**Problem**
In the listing below, find the line containing "Registration (129, 20)" and the line containing "Digital Learning (497, 803)". Repeat exactly those two lines and every line between them.

◆ ◆ ◆

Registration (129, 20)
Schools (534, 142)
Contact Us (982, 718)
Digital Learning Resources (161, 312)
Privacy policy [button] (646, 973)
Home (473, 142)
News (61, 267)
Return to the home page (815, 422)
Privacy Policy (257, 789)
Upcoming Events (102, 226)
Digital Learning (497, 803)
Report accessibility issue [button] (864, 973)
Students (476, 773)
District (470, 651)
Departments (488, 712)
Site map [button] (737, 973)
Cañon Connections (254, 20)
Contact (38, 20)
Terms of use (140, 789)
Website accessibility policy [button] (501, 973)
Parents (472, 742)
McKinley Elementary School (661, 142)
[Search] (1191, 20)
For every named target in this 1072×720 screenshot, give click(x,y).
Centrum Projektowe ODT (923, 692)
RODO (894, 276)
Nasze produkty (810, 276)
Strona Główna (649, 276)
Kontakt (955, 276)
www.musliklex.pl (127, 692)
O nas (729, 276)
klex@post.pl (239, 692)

◆ ◆ ◆

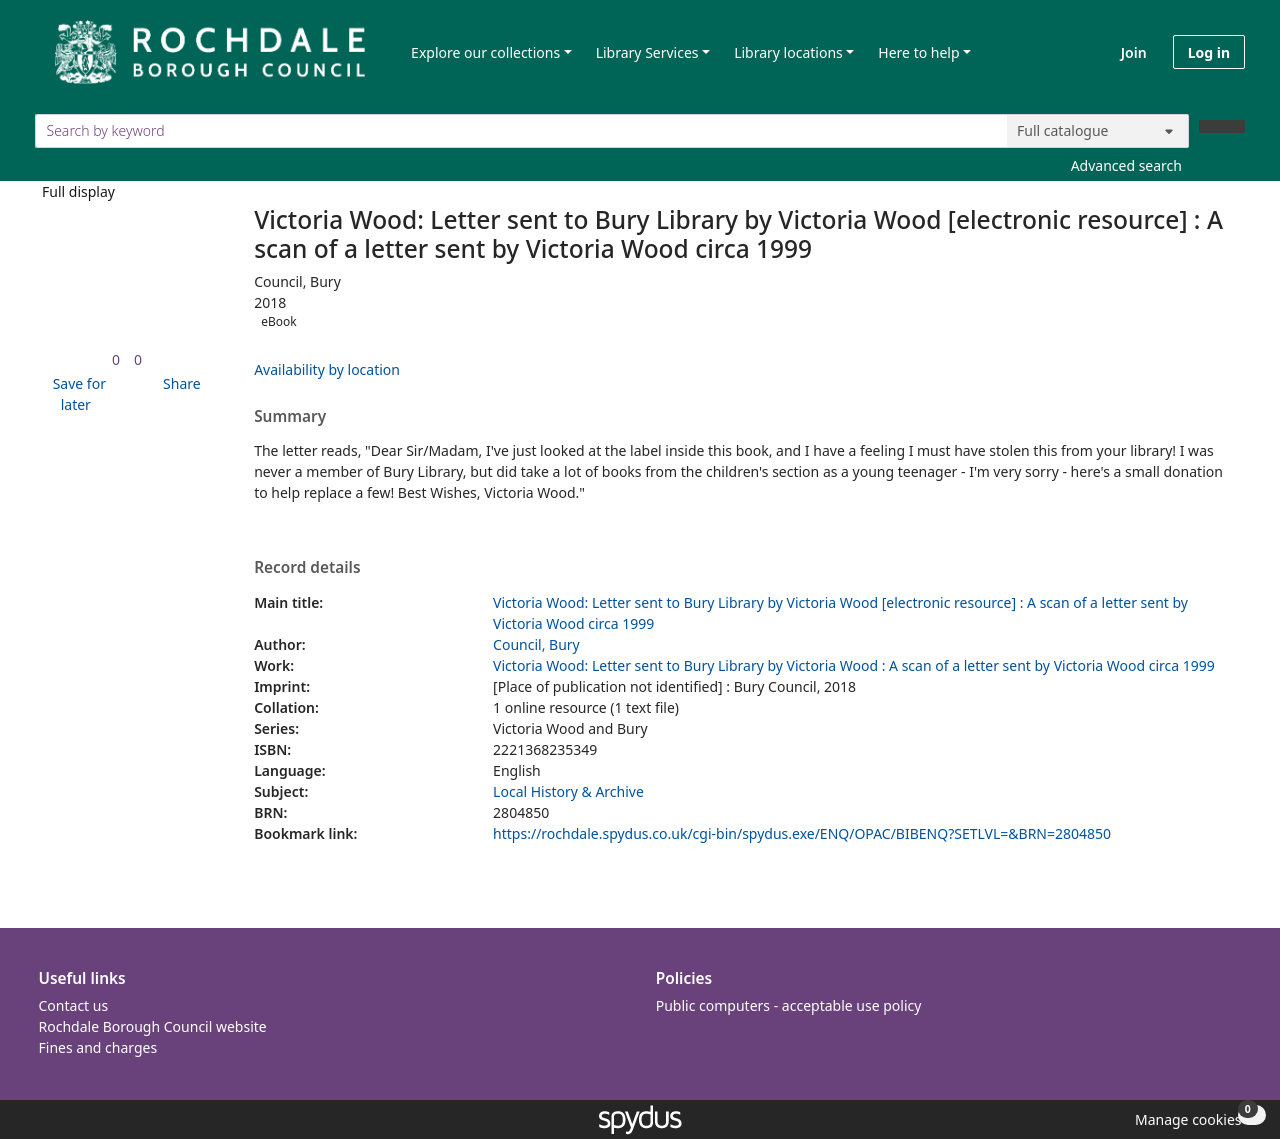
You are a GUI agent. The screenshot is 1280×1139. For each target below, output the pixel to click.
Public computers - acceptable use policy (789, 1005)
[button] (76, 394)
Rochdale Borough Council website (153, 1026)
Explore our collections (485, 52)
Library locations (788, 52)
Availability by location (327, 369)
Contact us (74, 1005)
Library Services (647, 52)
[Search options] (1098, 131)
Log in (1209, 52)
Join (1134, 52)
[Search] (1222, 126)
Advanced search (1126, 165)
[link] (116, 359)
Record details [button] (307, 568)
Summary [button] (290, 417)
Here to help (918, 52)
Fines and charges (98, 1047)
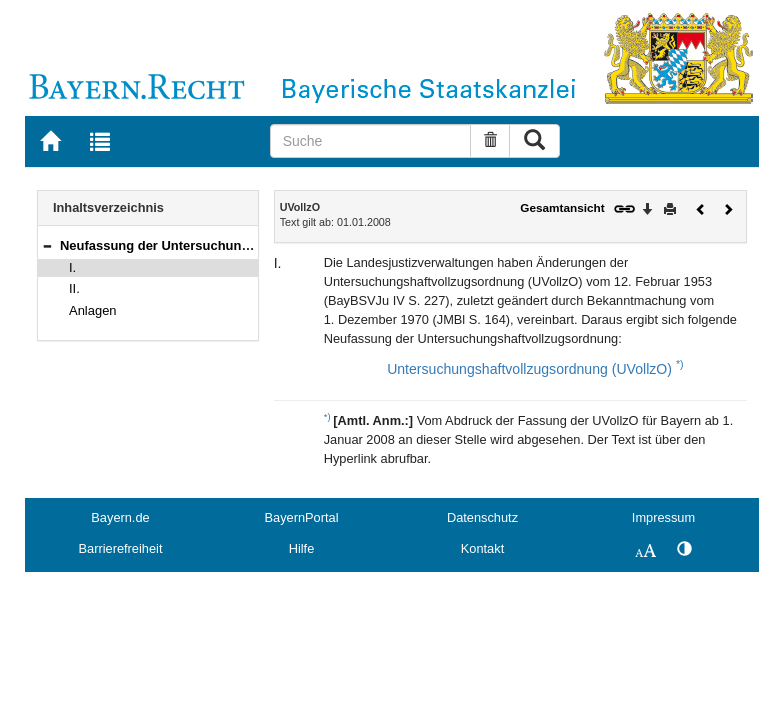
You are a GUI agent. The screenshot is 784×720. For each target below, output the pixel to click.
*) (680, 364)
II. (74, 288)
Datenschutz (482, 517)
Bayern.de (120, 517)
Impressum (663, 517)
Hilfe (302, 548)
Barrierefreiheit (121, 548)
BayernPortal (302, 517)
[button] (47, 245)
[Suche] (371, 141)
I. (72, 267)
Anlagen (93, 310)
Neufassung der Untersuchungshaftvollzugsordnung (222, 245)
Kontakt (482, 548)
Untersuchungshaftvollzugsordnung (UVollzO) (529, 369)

◆ ◆ ◆

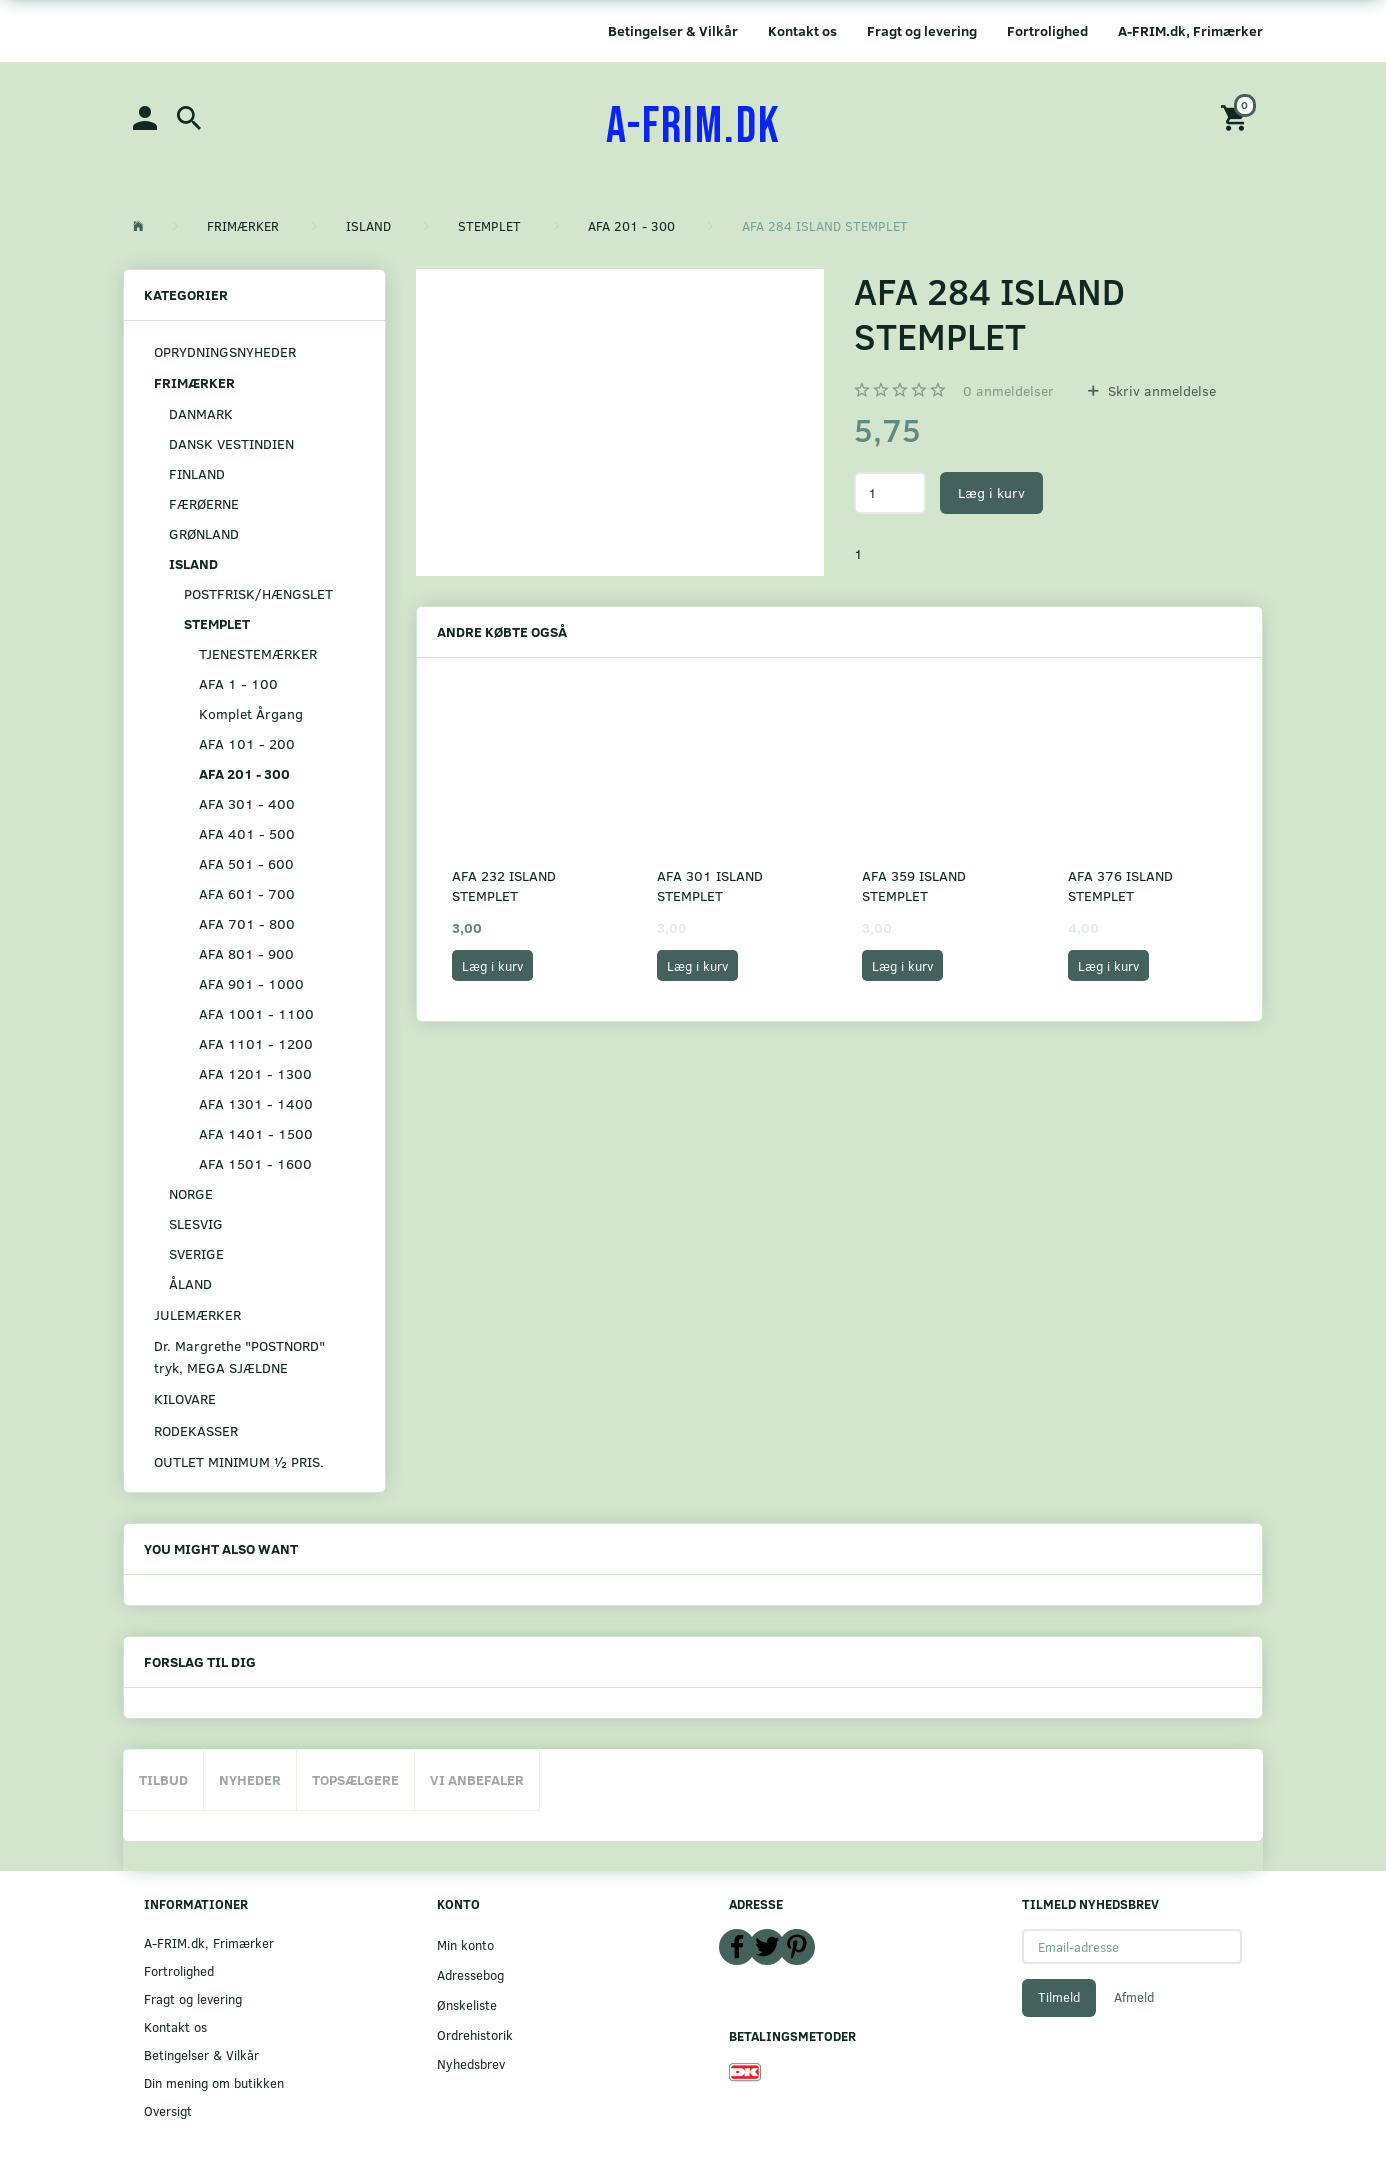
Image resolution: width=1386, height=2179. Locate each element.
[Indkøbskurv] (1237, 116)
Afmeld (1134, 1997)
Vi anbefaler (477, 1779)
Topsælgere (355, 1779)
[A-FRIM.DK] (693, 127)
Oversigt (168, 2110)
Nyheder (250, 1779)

◆ ◆ ◆

**Reply**
Registration (129, 20)
Schools (534, 142)
Contact Us (982, 718)
Digital Learning Resources (161, 312)
Privacy policy [button] (646, 973)
Home (473, 142)
News (61, 267)
Return to the home page (815, 422)
Privacy Policy (257, 789)
Upcoming Events (102, 226)
Digital Learning (497, 803)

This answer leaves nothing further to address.